Camoglu Orhan, Kahveci Tamer, Singh Ambuj K
Department of Computer Science University of California, Santa Barbara, CA 93106, USA.
Bioinformatics. 2003;19 Suppl 1:i81-3. doi: 10.1093/bioinformatics/btg1009.
We consider the problem of finding similarities in protein structure databases. Current techniques sequentially compare the given query protein to all of the proteins in the database to find similarities. Therefore, the cost of similarity queries increases linearly as the volume of the protein databases increase. As the sizes of experimentally determined and theoretically estimated protein structure databases grow, there is a need for scalable searching techniques.
Our techniques extract feature vectors on triplets of SSEs (Secondary Structure Elements). Later, these feature vectors are indexed using a multidimensional index structure. For a given query protein, this index structure is used to quickly prune away unpromising proteins in the database.
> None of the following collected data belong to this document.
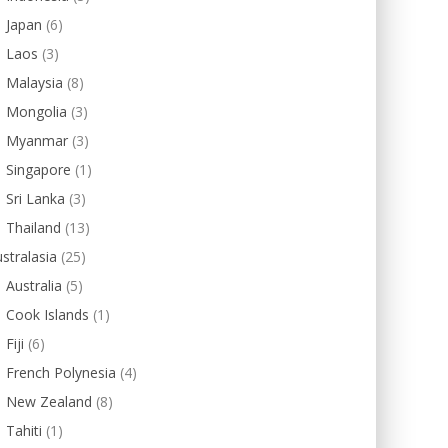
Japan
(6)
Laos
(3)
Malaysia
(8)
Mongolia
(3)
Myanmar
(3)
Singapore
(1)
Sri Lanka
(3)
Thailand
(13)
stralasia
(25)
Australia
(5)
Cook Islands
(1)
Fiji
(6)
French Polynesia
(4)
New Zealand
(8)
Tahiti
(1)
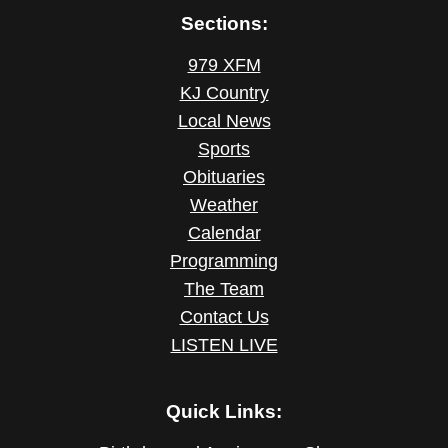
Sections:
979 XFM
KJ Country
Local News
Sports
Obituaries
Weather
Calendar
Programming
The Team
Contact Us
LISTEN LIVE
Quick Links:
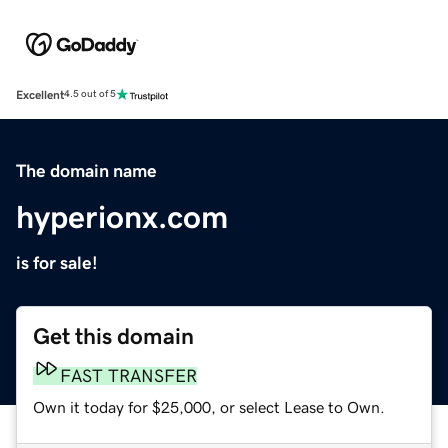
Excellent
4.5 out of 5
The domain name
hyperionx.com
is for sale!
Get this domain
FAST TRANSFER
Own it today for $25,000, or select Lease to Own.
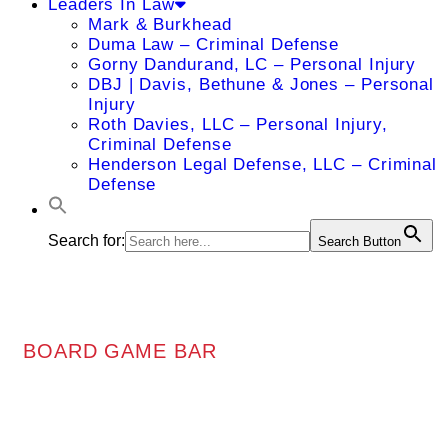
Leaders In Law
Mark & Burkhead
Duma Law – Criminal Defense
Gorny Dandurand, LC – Personal Injury
DBJ | Davis, Bethune & Jones – Personal
Injury
Roth Davies, LLC – Personal Injury,
Criminal Defense
Henderson Legal Defense, LLC – Criminal
Defense
Search for:
Search Button
BOARD GAME BAR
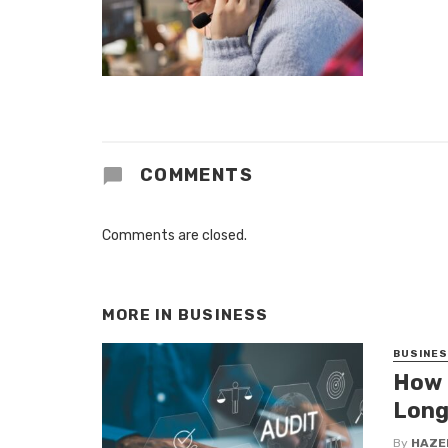
COMMENTS
Comments are closed.
MORE IN
BUSINESS
BUSINE
How 
Long
By
HAZE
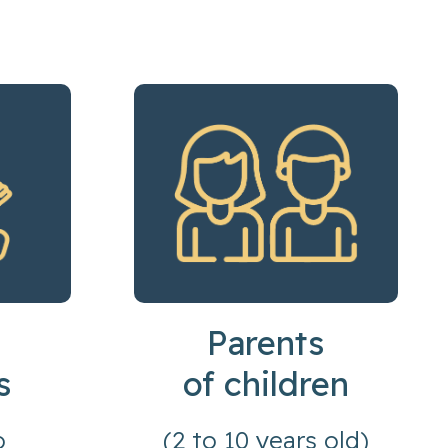
Parents
s
of children
o
(2 to 10 years old)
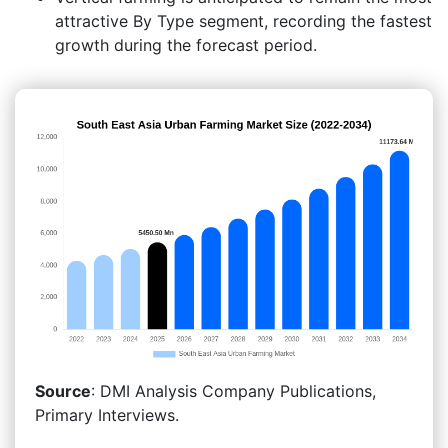
attractive By Type segment, recording the fastest
growth during the forecast period.
Source
: DMI Analysis Company Publications,
Primary Interviews.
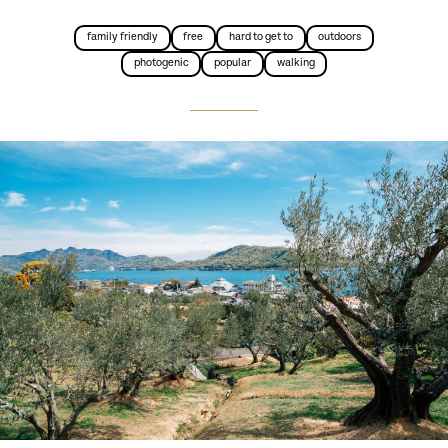
family friendly
free
hard to get to
outdoors
photogenic
popular
walking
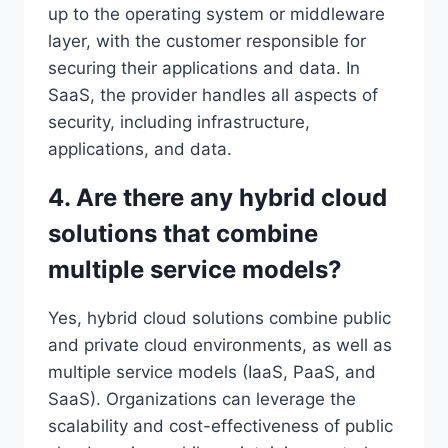
up to the operating system or middleware
layer, with the customer responsible for
securing their applications and data. In
SaaS, the provider handles all aspects of
security, including infrastructure,
applications, and data.
4. Are there any hybrid cloud
solutions that combine
multiple service models?
Yes, hybrid cloud solutions combine public
and private cloud environments, as well as
multiple service models (IaaS, PaaS, and
SaaS). Organizations can leverage the
scalability and cost-effectiveness of public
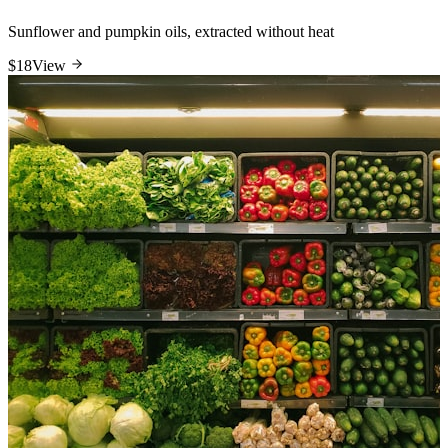
Sunflower and pumpkin oils, extracted without heat
$18
View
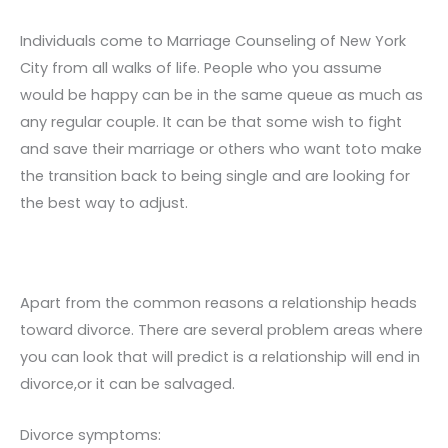
Individuals come to Marriage Counseling of New York
City from all walks of life. People who you assume
would be happy can be in the same queue as much as
any regular couple. It can be that some wish to fight
and save their marriage or others who want toto make
the transition back to being single and are looking for
the best way to adjust.
Apart from the common reasons a relationship heads
toward divorce. There are several problem areas where
you can look that will predict is a relationship will end in
divorce,or it can be salvaged.
Divorce symptoms:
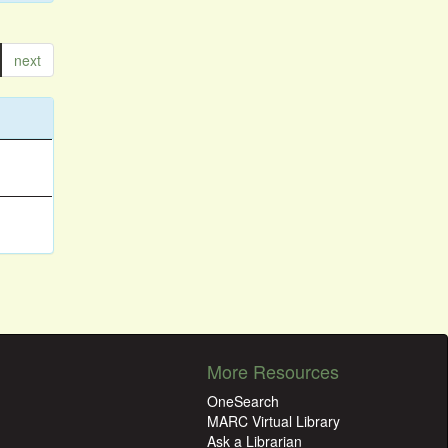
next
More Resources
OneSearch
MARC Virtual Library
Ask a Librarian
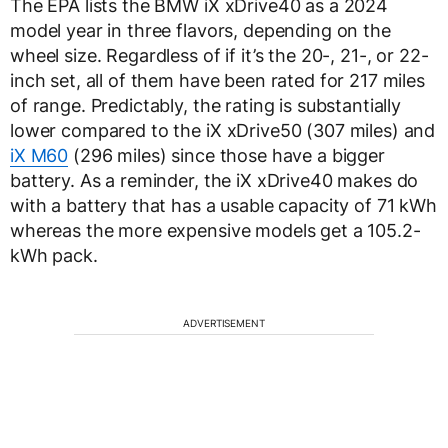
The EPA lists the BMW iX xDrive40 as a 2024
model year in three flavors, depending on the
wheel size. Regardless of if it’s the 20-, 21-, or 22-
inch set, all of them have been rated for 217 miles
of range. Predictably, the rating is substantially
lower compared to the iX xDrive50 (307 miles) and
iX M60
(296 miles) since those have a bigger
battery. As a reminder, the iX xDrive40 makes do
with a battery that has a usable capacity of 71 kWh
whereas the more expensive models get a 105.2-
kWh pack.
ADVERTISEMENT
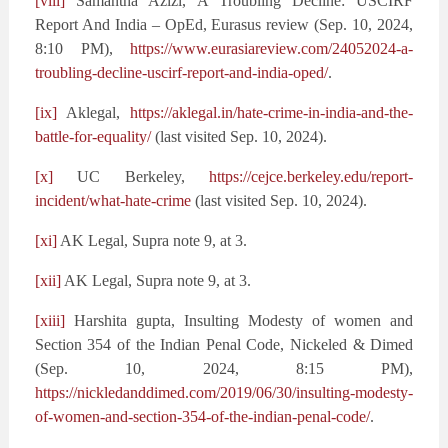
[viii]
Samantha Azizi, A Troubling Decline: USCIRF
Report And India – OpEd, Eurasus review (Sep. 10, 2024,
8:10 PM),
https://www.eurasiareview.com/24052024-a-
troubling-decline-uscirf-report-and-india-oped/
.
[ix]
Aklegal,
https://aklegal.in/hate-crime-in-india-and-the-
battle-for-equality/
(last visited Sep. 10, 2024).
[x]
UC Berkeley,
https://cejce.berkeley.edu/report-
incident/what-hate-crime
(last visited Sep. 10, 2024).
[xi]
AK Legal, Supra note 9, at 3.
[xii]
AK Legal, Supra note 9, at 3.
[xiii]
Harshita gupta, Insulting Modesty of women and
Section 354 of the Indian Penal Code, Nickeled & Dimed
(Sep. 10, 2024, 8:15 PM),
https://nickledanddimed.com/2019/06/30/insulting-modesty-
of-women-and-section-354-of-the-indian-penal-code/
.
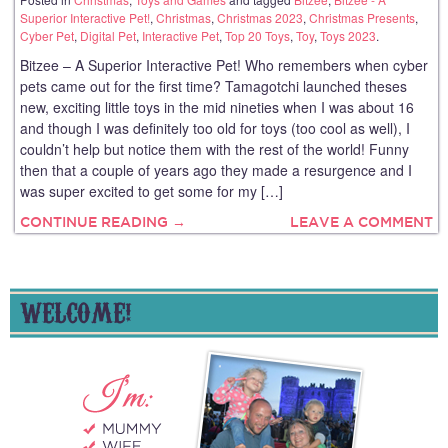
Superior Interactive Pet!
,
Christmas
,
Christmas 2023
,
Christmas Presents
,
Cyber Pet
,
Digital Pet
,
Interactive Pet
,
Top 20 Toys
,
Toy
,
Toys 2023
.
Bitzee – A Superior Interactive Pet! Who remembers when cyber
pets came out for the first time? Tamagotchi launched theses
new, exciting little toys in the mid nineties when I was about 16
and though I was definitely too old for toys (too cool as well), I
couldn’t help but notice them with the rest of the world! Funny
then that a couple of years ago they made a resurgence and I
was super excited to get some for my […]
CONTINUE READING →
LEAVE A COMMENT
WELCOME!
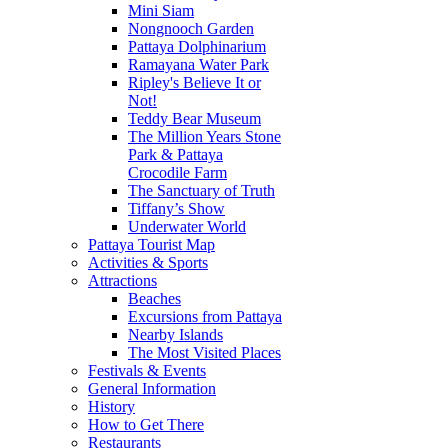
Mini Siam
Nongnooch Garden
Pattaya Dolphinarium
Ramayana Water Park
Ripley's Believe It or
Not!
Teddy Bear Museum
The Million Years Stone
Park & Pattaya
Crocodile Farm
The Sanctuary of Truth
Tiffany’s Show
Underwater World
Pattaya Tourist Map
Activities & Sports
Attractions
Beaches
Excursions from Pattaya
Nearby Islands
The Most Visited Places
Festivals & Events
General Information
History
How to Get There
Restaurants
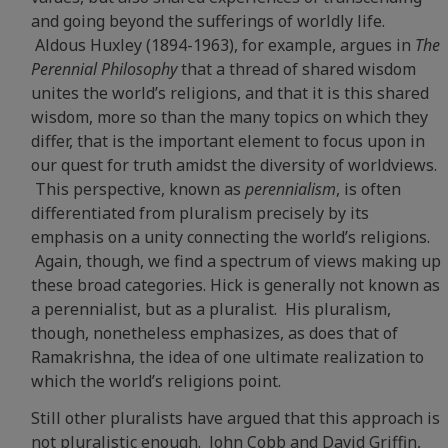
and going beyond the sufferings of worldly life.
Aldous Huxley (1894-1963), for example, argues in
The
Perennial Philosophy
that a thread of shared wisdom
unites the world’s religions, and that it is this shared
wisdom, more so than the many topics on which they
differ, that is the important element to focus upon in
our quest for truth amidst the diversity of worldviews.
This perspective, known as
perennialism
, is often
differentiated from pluralism precisely by its
emphasis on a unity connecting the world’s religions.
Again, though, we find a spectrum of views making up
these broad categories. Hick is generally not known as
a perennialist, but as a pluralist. His pluralism,
though, nonetheless emphasizes, as does that of
Ramakrishna, the idea of one ultimate realization to
which the world’s religions point.
Still other pluralists have argued that this approach is
not pluralistic enough. John Cobb and David Griffin,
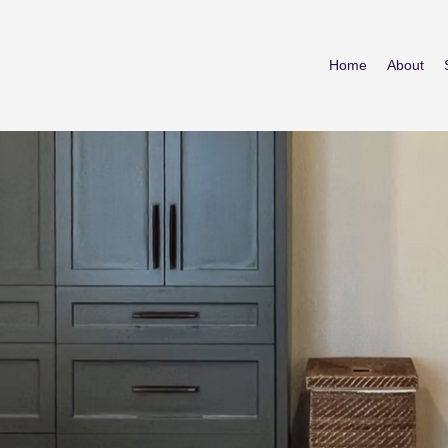
Home
About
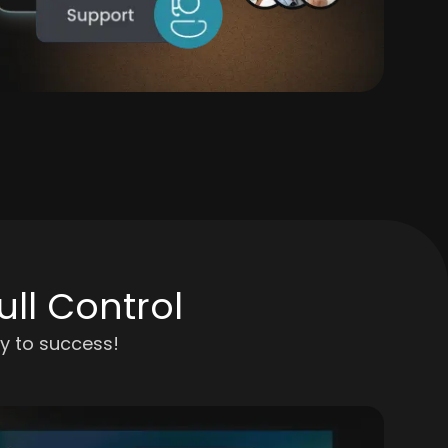
ll Control
y to success!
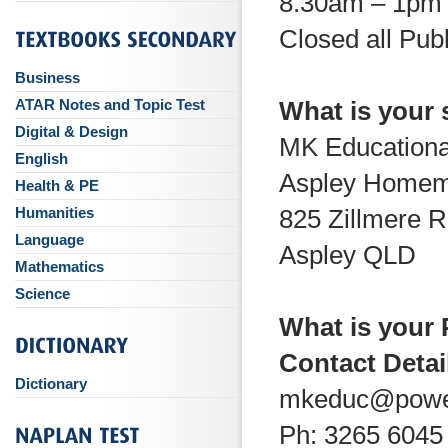
8.30am – 1pm 
Closed all Pub
Business
ATAR Notes and Topic Test
What is your
Digital & Design
MK Educationa
English
Aspley Homem
Health & PE
Humanities
825 Zillmere 
Language
Aspley QLD
Mathematics
Science
What is your
Contact Detai
Dictionary
mkeduc@powe
Ph: 3265 6045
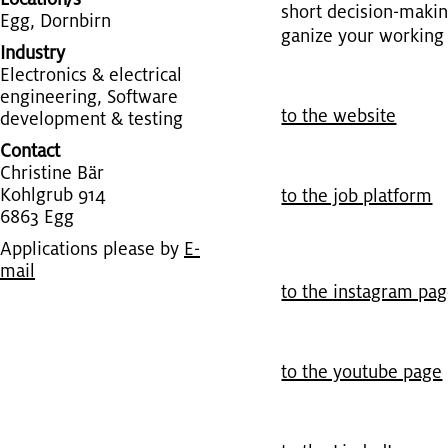
short de­ci­sion-mak­
Egg, Dorn­birn
ga­nize your work­ing h
Industry
Elec­tron­ics & elec­tri­cal
en­gi­neer­ing, Soft­ware
to the web­site
de­vel­op­ment & test­ing
Contact
Chris­tine Bär
Kohlgrub 914
to the job plat­form
6863 Egg
Applications please by
E-
mail
to the in­sta­gram pa
to the youtube page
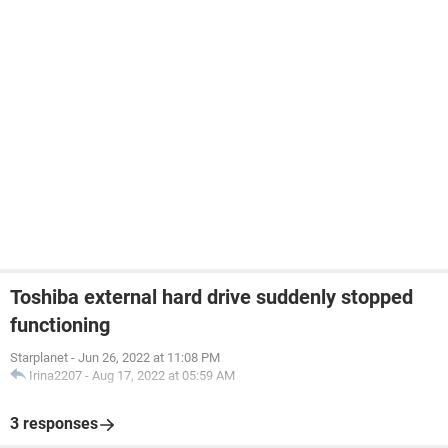
Toshiba external hard drive suddenly stopped
functioning
Starplanet
-
Jun 26, 2022 at 11:08 PM
Irina2207
-
Aug 17, 2022 at 05:59 AM
3 responses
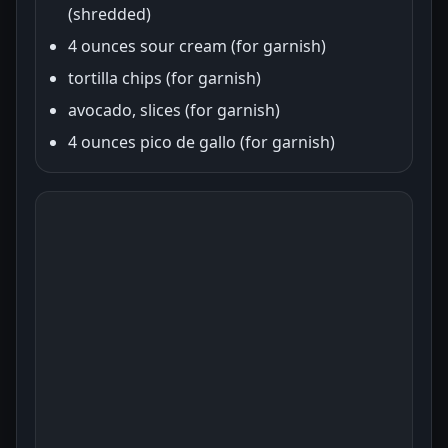
(shredded)
4 ounces sour cream (for garnish)
tortilla chips (for garnish)
avocado, slices (for garnish)
4 ounces pico de gallo (for garnish)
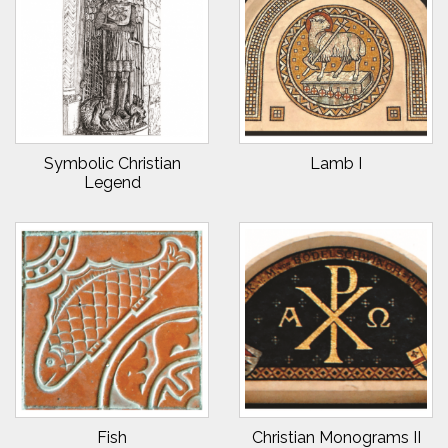
Symbolic Christian
Lamb I
Legend
Fish
Christian Monograms II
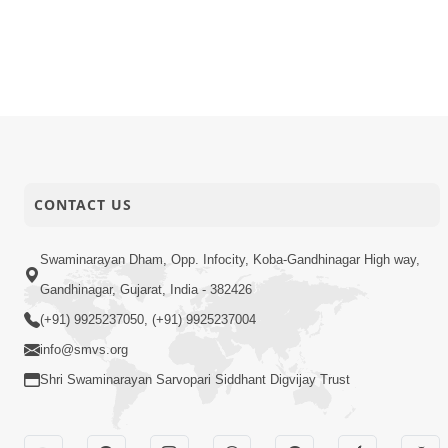
CONTACT US
Swaminarayan Dham, Opp. Infocity, Koba-Gandhinagar High way,
Gandhinagar, Gujarat, India - 382426
(+91) 9925237050, (+91) 9925237004
info@smvs.org
Shri Swaminarayan Sarvopari Siddhant Digvijay Trust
The remaining proteins are then aligned using a popular alignment tool such as VAST. We also develop a novel statistical model to estimate the goodness of a match using the SSEs. Experimental results show that our techniques improve the pruning time of VAST 3 to 3.5 times while maintaining similar sensitivity.
我们考虑在蛋白质结构数据库中寻找相似性的问题。当前技术将给定的查询蛋白质与数据库中的所有蛋白质进行顺序比较以找到相似性。因此,相似性查询的成本随着蛋白质数据库规模的增加而线性增长。随着通过实验确定的和理论估计的蛋白质结构数据库规模的扩大,需要可扩展的搜索技术。
我们的技术在二级结构元件(SSE)三元组上提取特征向量。随后,使用多维索引结构对这些特征向量进行索引。对于给定的查询蛋白质,该索引结构用于快速剔除数据库中没有希望的蛋白质。然后使用诸如VAST之类的流行比对工具对剩余的蛋白质进行比对。我们还开发了一种新颖的统计模型,以使用SSE来估计匹配的优度。实验结果表明,我们的技术将VAST的剪枝时间提高了3至3.5倍,同时保持了相似的灵敏度。